À la mort de son oncle, Herman hérite d'une villa perdue au cœur de la campagne flamande. Il s'y installe comme dans un hôtel dont il serait à la fois le propriétaire et l'unique pensionnaire.
Au fil des pages d'un étonnant carnet retrouvé dans la bibliothèque, il découvre que les derniers mois de la vie de son oncle n'ont pas été ceux qu'il aurait pu imaginer. Cette vie à son automne, deux femmes l'ont traversée, y apportant l'une l'innocence, l'autre le tumulte de la passion érotique.
Á sa façon, Herman va vouloir vérifier l'authenticité du carnet. Et de sa vie paisible, il ne restera bientôt plus rien, les amours d'Herman rivalisant d'audace avec celles de son oncle dans un étrange imbroglio érotique.

Extrait (télécharger l'extrait) :

  "Le carnet, je l'avais assez relu. Ce que je voulais maintenant, c'était voir la chair secrète de cette femme. Il fallait que je la rencontre, peu importaient les moyens.
  J'ai composé le premier numéro en regard de son nom. Un répondeur, un message articulé d'une voix neutre, une voix de bureau. J'ai hésité et j'ai raccroché. J'ai appelé le second numéro, pour trouver le même message, précédé d'un nom de société. J'ai improvisé - "Bonjour madame, j'ai essayé de vous atteindre à plusieurs reprises, sans succès ..." - et j'ai laissé le numéro indiqué sur le poste démodé de Victor.
  Elle m'a rappelé quelques minutes plus tard, alors que je tournais en rond entre les meubles du living. Sa voix était beaucoup moins professionnelle que sur le répondeur, elle semblait hésiter au bout du fil. Je lui ai dit, en essayant de me concentrer, de la persuader déjà de ma voix, que j'habitais la maison de Victor, que je n'avais pas connu mon oncle, mais qu'il m'avait laissé une lettre dans laquelle il me parlait d'elle ...
  Elle a accepté, sans difficulté, de me rencontrer le soir même.
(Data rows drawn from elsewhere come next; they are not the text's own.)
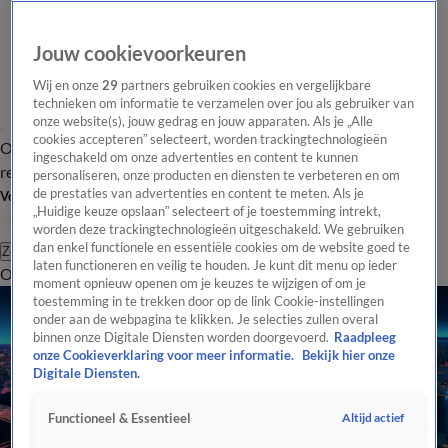
Jouw cookievoorkeuren
Wij en onze
29
partners gebruiken cookies en vergelijkbare
technieken om informatie te verzamelen over jou als gebruiker van
onze website(s), jouw gedrag en jouw apparaten. Als je „Alle
cookies accepteren” selecteert, worden trackingtechnologieën
Overzicht
Tip de
Laatste nieuws
Regionieuws
Het beste van Hart
ingeschakeld om onze advertenties en content te kunnen
redactie
personaliseren, onze producten en diensten te verbeteren en om
de prestaties van advertenties en content te meten. Als je
Volg Hart van Nederland
„Huidige keuze opslaan” selecteert of je toestemming intrekt,
worden deze trackingtechnologieën uitgeschakeld. We gebruiken
dan enkel functionele en essentiële cookies om de website goed te
Zoeken
laten functioneren en veilig te houden. Je kunt dit menu op ieder
Overzicht
Regio
Uitzendingen
Weer
Tip de redactie
Panel
Video's
moment opnieuw openen om je keuzes te wijzigen of om je
toestemming in te trekken door op de link Cookie-instellingen
onder aan de webpagina te klikken. Je selecties zullen overal
binnen onze Digitale Diensten worden doorgevoerd.
Raadpleeg
onze Cookieverklaring voor meer informatie.
Bekijk hier onze
Digitale Diensten.
Altijd actief
Functioneel & Essentieel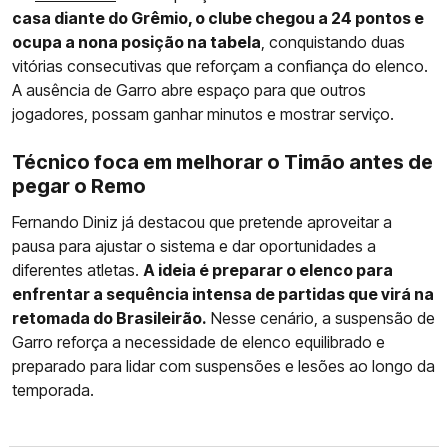
casa diante do Grêmio, o clube chegou a 24 pontos e
ocupa a nona posição na tabela
, conquistando duas
vitórias consecutivas que reforçam a confiança do elenco.
A ausência de Garro abre espaço para que outros
jogadores, possam ganhar minutos e mostrar serviço.
Técnico foca em melhorar o Timão antes de
pegar o Remo
Fernando Diniz já destacou que pretende aproveitar a
pausa para ajustar o sistema e dar oportunidades a
diferentes atletas.
A ideia é preparar o elenco para
enfrentar a sequência intensa de partidas que virá na
retomada do Brasileirão.
Nesse cenário, a suspensão de
Garro reforça a necessidade de elenco equilibrado e
preparado para lidar com suspensões e lesões ao longo da
temporada.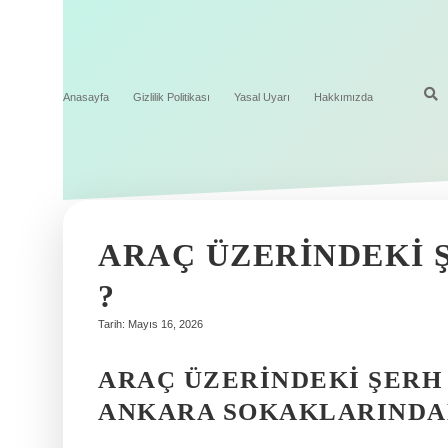
Anasayfa
Gizlilik Politikası
Yasal Uyarı
Hakkımızda
ARAÇ ÜZERINDEKI Ş
?
Tarih: Mayıs 16, 2026
ARAÇ ÜZERINDEKI ŞERH 
ANKARA SOKAKLARINDA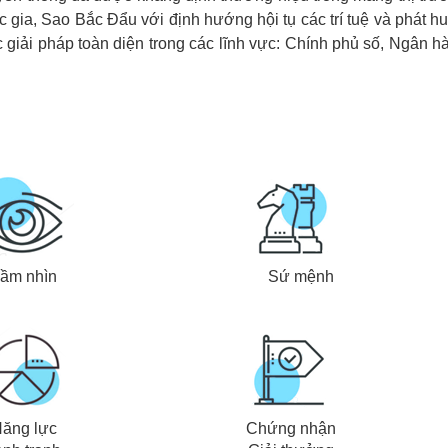
ia, Sao Bắc Đẩu với định hướng hội tụ các trí tuệ và phát hu
ác giải pháp toàn diện trong các lĩnh vực: Chính phủ số, Ngân 
ầm nhìn
Sứ mệnh
ăng lực
Chứng nhận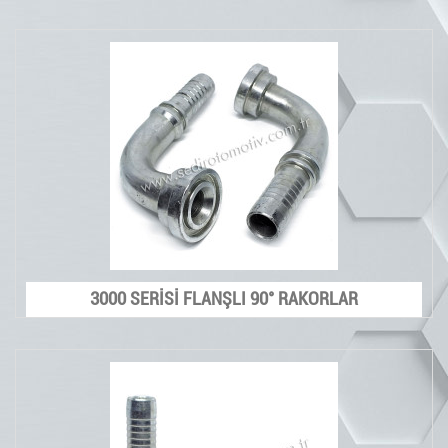
3000 SERİSİ FLANŞLI 90° RAKORLAR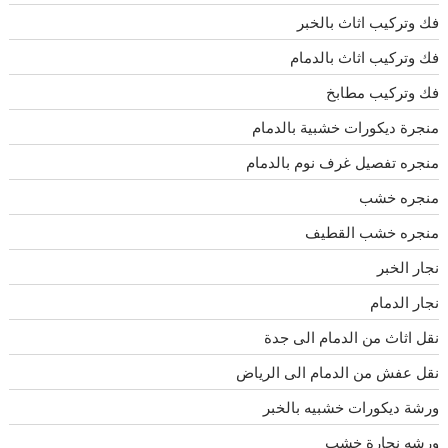
فك وتركيب اثاث بالخبر
فك وتركيب اثاث بالدمام
فك وتركيب مطابخ
منجرة ديكورات خشبية بالدمام
منجره تفصيل غرف نوم بالدمام
منجره خشب
منجره خشب القطيف
نجار الخبر
نجار الدمام
نقل اثاث من الدمام الى جدة
نقل عفش من الدمام الى الرياض
ورشة ديكورات خشبيه بالخبر
ورشه نجارة خشب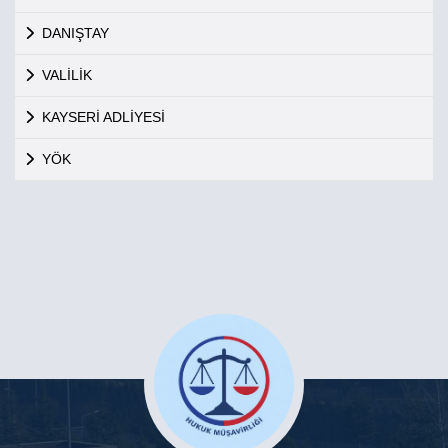
DANIŞTAY
VALİLİK
KAYSERİ ADLİYESİ
YÖK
  J'ai passé la journée à préparer ce rendez-vous. (...) Après tout ce qui s'était passé dans cette pièce, je ne pouvais pas proposer n'importe quelle atmosphère à mon invitée. (...) J'ai fait vite, comme pressé par la précipitation de ce rendez-vous. J'étais électrisé, presque fiévreux ; curieusement, pour la première fois, je ressentais une sensation d'étrangeté dans cette maison à laquelle je m'étais si vite accoutumé. (...)

  J'ai fini par guetter son arrivée d'une fenêtre au premier. La nuit était tombée depuis près de deux heures et les carrés de pelouse devant la maison n'étaient que faiblement éclairés par une lampe extérieure. De loin en loin, le rayon en cône d'une voiture venait glisser sur la scène. J'avais laissé la grille grande ouverte. Puis une voiture a ralenti et a braqué ses phares dans l'entrée. Je me suis rejeté en arrière et j'ai dégringolé les escaliers comme un voleur.

  Je lui ai ouvert la porte. Avec le carnet, j'avais fini par fabriquer une sorte de poupée, une danseuse un peu louche, mais la Liliane qui se tenait devant moi était plus grande, plus jeune, plus terriblement belle et précise. Elle avait le teint clair, mais mat, et aurait pu être espagnole, ou du nord de l'Italie. Elle portait avec une élégance à laquelle je n'étais pas préparé une robe en agora grise et rouge foncé, avec de fines bottes de cuir sombre."